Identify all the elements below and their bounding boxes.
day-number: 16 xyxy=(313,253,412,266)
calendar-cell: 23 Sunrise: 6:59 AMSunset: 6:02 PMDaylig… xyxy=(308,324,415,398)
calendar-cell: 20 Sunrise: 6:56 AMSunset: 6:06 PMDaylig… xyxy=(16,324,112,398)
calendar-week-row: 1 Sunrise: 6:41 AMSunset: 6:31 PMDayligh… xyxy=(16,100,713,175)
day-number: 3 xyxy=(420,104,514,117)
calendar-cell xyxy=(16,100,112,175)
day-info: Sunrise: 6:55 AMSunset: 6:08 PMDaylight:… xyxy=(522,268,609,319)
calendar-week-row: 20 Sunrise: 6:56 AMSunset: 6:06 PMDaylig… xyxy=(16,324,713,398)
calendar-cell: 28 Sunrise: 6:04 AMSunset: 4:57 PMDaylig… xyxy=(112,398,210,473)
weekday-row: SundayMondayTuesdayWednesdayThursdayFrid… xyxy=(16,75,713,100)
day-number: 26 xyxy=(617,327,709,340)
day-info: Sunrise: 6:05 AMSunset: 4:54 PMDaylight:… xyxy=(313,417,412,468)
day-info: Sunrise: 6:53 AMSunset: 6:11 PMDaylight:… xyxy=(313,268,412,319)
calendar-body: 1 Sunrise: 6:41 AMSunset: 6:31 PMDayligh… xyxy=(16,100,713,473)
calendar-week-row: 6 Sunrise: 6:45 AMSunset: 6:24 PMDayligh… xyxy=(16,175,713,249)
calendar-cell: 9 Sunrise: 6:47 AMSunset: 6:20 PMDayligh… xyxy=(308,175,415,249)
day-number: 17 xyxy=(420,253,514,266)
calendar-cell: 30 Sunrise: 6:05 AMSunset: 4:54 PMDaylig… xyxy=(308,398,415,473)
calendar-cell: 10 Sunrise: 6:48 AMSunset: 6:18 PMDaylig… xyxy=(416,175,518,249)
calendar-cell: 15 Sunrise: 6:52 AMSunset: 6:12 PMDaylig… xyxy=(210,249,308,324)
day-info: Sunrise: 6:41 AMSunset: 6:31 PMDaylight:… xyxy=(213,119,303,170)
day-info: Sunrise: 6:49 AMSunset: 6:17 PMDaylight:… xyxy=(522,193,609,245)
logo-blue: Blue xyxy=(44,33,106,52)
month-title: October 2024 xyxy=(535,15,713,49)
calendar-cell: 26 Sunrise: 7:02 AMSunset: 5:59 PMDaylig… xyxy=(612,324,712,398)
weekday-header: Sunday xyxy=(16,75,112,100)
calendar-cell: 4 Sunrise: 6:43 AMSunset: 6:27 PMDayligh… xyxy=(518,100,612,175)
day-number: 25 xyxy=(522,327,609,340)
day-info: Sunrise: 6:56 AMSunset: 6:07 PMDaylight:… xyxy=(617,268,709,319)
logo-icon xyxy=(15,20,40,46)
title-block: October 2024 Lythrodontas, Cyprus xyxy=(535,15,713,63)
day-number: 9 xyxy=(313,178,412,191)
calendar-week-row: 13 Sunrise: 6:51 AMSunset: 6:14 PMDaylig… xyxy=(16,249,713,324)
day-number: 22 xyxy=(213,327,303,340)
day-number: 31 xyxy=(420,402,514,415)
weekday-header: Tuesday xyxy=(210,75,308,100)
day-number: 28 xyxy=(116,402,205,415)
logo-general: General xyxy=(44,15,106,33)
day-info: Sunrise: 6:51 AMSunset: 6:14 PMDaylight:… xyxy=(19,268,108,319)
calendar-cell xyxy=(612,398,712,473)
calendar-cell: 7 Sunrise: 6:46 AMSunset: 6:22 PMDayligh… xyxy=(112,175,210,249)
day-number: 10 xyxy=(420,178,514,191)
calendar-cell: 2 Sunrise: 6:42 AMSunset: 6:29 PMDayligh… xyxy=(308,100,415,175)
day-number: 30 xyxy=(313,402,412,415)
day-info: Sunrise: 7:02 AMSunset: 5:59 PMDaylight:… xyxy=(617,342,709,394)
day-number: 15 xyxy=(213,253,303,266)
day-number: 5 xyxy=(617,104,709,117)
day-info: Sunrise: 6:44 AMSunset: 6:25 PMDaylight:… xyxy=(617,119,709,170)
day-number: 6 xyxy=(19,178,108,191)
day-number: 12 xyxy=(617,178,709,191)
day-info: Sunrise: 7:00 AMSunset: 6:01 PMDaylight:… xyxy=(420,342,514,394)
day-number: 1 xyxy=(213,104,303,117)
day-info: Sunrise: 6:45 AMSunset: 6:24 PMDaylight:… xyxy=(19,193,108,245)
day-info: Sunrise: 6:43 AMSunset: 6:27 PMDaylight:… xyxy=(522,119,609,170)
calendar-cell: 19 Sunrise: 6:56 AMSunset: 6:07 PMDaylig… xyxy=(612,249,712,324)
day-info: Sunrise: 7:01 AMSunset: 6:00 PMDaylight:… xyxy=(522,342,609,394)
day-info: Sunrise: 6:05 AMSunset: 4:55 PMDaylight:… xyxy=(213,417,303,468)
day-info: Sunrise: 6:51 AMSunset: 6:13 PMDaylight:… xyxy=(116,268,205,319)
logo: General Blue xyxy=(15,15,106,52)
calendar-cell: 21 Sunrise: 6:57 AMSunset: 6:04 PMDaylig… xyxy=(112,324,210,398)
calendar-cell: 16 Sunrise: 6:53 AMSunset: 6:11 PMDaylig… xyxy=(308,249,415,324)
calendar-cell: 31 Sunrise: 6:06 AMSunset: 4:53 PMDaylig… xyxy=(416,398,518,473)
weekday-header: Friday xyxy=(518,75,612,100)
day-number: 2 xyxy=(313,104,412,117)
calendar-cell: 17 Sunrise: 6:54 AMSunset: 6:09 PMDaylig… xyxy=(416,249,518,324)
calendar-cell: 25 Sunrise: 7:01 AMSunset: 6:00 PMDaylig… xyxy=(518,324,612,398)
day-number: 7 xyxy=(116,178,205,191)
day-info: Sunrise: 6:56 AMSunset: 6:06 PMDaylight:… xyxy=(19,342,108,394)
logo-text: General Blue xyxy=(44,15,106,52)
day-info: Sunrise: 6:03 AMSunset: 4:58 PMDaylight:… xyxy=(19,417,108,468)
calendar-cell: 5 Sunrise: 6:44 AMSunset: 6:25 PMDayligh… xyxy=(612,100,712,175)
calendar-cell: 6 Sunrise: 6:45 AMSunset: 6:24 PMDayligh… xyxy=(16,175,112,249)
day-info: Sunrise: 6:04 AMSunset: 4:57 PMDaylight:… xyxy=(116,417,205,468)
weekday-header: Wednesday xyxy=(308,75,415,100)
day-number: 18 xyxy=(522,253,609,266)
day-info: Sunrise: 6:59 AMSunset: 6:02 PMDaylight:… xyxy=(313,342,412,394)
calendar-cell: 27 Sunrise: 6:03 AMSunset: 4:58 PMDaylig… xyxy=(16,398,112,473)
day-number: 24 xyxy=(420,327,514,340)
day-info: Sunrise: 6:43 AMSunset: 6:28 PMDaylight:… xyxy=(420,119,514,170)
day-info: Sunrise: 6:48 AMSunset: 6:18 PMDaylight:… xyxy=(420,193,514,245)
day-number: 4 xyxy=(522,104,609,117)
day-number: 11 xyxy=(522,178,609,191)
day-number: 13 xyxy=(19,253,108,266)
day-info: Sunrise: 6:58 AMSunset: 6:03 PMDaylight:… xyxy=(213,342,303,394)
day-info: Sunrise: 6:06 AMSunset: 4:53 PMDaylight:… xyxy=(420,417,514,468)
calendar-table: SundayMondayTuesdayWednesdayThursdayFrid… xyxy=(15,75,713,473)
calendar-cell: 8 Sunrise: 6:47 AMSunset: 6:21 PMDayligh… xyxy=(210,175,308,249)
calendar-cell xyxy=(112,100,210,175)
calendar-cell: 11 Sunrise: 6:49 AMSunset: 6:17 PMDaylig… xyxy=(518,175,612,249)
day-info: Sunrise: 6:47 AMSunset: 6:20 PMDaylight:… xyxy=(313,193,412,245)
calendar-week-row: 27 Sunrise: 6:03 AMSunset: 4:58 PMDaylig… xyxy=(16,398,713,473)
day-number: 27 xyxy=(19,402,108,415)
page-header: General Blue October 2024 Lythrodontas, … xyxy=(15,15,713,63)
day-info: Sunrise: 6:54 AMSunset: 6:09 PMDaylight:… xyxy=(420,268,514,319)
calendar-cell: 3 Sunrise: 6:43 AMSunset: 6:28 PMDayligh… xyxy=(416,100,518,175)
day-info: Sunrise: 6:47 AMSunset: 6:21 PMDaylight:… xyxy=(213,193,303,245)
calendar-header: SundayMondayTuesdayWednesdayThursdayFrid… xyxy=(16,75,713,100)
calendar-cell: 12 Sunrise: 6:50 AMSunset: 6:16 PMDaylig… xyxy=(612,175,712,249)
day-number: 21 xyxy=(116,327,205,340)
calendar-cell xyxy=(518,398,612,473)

——

EXERCISE:
For every line in the records above that holds "title", add one, and report the sum alone.

TASK ANSWER:
2